(Stored data entries)

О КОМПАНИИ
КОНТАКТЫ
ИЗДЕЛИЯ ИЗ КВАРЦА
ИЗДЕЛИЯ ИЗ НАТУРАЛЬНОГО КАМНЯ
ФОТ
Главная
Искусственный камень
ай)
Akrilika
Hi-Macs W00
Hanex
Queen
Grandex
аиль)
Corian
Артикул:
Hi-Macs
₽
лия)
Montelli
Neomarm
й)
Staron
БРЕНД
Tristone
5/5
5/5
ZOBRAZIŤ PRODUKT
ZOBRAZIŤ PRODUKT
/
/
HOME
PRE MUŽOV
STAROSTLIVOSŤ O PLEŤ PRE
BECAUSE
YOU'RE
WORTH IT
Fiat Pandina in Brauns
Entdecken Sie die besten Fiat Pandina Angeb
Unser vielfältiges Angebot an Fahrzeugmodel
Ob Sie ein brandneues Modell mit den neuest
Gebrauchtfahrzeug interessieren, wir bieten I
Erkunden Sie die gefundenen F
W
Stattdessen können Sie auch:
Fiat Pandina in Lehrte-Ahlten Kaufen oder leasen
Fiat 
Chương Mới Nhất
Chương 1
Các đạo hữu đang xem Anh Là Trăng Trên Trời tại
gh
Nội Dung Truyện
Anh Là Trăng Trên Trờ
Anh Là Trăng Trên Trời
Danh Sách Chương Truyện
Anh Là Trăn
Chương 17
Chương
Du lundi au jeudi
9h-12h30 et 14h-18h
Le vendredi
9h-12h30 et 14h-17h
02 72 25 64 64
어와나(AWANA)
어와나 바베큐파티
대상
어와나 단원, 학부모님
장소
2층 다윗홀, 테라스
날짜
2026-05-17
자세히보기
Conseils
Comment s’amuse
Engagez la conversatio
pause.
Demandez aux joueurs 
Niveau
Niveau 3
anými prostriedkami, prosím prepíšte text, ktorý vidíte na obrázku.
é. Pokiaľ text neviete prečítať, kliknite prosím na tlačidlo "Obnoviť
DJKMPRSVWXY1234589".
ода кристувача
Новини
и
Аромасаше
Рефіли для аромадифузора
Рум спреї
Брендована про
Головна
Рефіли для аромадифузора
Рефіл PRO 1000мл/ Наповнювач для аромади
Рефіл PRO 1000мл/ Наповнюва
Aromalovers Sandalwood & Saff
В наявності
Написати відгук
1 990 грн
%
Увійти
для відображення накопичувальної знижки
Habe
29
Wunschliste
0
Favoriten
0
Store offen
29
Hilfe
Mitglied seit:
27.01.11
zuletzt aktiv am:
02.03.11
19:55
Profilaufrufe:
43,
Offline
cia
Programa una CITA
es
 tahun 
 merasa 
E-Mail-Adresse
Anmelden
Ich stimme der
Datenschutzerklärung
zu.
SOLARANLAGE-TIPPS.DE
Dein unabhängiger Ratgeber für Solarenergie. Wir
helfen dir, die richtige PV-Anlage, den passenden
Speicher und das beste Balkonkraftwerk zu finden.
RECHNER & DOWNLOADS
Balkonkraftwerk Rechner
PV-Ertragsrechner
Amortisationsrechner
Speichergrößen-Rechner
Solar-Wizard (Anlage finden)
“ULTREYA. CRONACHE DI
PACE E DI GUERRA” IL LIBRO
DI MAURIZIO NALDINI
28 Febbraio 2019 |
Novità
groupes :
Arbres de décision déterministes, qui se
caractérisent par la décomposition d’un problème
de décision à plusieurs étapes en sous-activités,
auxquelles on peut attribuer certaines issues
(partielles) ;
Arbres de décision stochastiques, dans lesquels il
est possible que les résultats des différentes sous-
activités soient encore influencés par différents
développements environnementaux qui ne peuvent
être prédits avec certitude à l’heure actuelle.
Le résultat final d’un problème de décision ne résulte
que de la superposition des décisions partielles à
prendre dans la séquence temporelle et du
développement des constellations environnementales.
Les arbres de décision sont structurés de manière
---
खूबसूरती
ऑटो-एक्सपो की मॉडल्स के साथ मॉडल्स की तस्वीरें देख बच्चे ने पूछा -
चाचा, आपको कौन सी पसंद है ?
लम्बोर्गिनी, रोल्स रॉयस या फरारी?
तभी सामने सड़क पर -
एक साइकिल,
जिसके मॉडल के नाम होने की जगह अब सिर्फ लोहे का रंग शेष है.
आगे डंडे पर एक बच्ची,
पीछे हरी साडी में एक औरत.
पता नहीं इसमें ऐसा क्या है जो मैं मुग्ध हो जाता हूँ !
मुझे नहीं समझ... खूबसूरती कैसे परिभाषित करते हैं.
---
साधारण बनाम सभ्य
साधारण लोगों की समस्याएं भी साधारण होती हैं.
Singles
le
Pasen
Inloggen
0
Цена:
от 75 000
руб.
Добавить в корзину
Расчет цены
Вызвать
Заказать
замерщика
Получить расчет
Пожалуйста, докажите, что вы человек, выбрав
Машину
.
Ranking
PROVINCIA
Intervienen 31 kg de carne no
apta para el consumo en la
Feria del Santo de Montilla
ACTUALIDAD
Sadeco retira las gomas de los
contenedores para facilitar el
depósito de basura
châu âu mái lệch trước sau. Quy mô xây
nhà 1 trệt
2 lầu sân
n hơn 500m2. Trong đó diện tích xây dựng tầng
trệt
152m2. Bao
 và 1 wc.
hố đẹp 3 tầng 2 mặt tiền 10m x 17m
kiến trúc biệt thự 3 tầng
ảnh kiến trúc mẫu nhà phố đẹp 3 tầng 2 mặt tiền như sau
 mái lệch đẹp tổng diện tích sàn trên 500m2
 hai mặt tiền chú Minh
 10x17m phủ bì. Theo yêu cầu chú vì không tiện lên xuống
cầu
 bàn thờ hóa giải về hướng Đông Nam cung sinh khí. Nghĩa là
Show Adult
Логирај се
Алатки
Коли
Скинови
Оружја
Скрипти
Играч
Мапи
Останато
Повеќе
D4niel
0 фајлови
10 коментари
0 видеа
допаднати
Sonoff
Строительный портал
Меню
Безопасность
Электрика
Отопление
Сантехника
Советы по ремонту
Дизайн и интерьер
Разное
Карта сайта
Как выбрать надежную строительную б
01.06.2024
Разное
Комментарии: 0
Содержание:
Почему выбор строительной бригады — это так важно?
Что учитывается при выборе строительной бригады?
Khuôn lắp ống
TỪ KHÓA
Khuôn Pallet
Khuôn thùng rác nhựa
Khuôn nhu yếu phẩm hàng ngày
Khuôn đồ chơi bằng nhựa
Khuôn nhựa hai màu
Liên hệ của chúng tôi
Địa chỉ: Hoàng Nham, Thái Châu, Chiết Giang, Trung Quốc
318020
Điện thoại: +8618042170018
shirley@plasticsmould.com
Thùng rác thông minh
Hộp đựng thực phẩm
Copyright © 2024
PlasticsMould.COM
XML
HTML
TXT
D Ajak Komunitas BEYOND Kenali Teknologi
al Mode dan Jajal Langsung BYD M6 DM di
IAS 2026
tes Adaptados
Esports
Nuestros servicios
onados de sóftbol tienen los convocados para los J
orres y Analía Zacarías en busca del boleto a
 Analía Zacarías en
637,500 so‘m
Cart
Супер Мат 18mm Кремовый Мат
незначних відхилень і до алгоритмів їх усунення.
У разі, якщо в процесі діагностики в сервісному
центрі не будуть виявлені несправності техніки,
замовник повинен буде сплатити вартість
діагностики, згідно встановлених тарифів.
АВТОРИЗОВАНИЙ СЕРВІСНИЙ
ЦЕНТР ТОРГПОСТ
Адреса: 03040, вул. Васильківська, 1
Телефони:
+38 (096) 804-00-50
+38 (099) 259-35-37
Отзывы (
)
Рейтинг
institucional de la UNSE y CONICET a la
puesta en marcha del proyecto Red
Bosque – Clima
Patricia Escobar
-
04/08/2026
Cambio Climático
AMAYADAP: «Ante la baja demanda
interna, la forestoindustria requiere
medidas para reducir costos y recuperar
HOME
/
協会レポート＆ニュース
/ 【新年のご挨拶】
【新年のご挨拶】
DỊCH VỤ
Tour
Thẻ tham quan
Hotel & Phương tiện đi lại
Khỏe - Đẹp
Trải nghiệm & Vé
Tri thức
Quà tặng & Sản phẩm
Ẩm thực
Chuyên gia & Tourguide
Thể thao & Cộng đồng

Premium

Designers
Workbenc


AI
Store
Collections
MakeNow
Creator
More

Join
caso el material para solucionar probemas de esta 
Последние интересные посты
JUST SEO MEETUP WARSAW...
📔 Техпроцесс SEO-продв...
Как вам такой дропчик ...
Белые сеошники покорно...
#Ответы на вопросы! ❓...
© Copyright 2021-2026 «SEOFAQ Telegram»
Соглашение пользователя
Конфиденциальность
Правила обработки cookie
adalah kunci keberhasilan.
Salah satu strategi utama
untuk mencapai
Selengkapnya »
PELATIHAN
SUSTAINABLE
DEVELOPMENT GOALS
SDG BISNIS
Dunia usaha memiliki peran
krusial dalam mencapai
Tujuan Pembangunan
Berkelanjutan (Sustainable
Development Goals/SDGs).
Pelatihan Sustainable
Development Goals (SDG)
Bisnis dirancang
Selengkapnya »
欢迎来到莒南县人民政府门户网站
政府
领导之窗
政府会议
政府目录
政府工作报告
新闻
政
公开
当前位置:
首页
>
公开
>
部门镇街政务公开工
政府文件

Problem to work on — Here the output must be the lines above from the line with "Du lundi au jeudi" to the line with "anými prostriedkami, prosím", both included, duplicated word for word and nothing else.

Written solution —
Du lundi au jeudi
9h-12h30 et 14h-18h
Le vendredi
9h-12h30 et 14h-17h
02 72 25 64 64
어와나(AWANA)
어와나 바베큐파티
대상
어와나 단원, 학부모님
장소
2층 다윗홀, 테라스
날짜
2026-05-17
자세히보기
Conseils
Comment s’amuse
Engagez la conversatio
pause.
Demandez aux joueurs 
Niveau
Niveau 3
anými prostriedkami, prosím prepíšte text, ktorý vidíte na obrázku.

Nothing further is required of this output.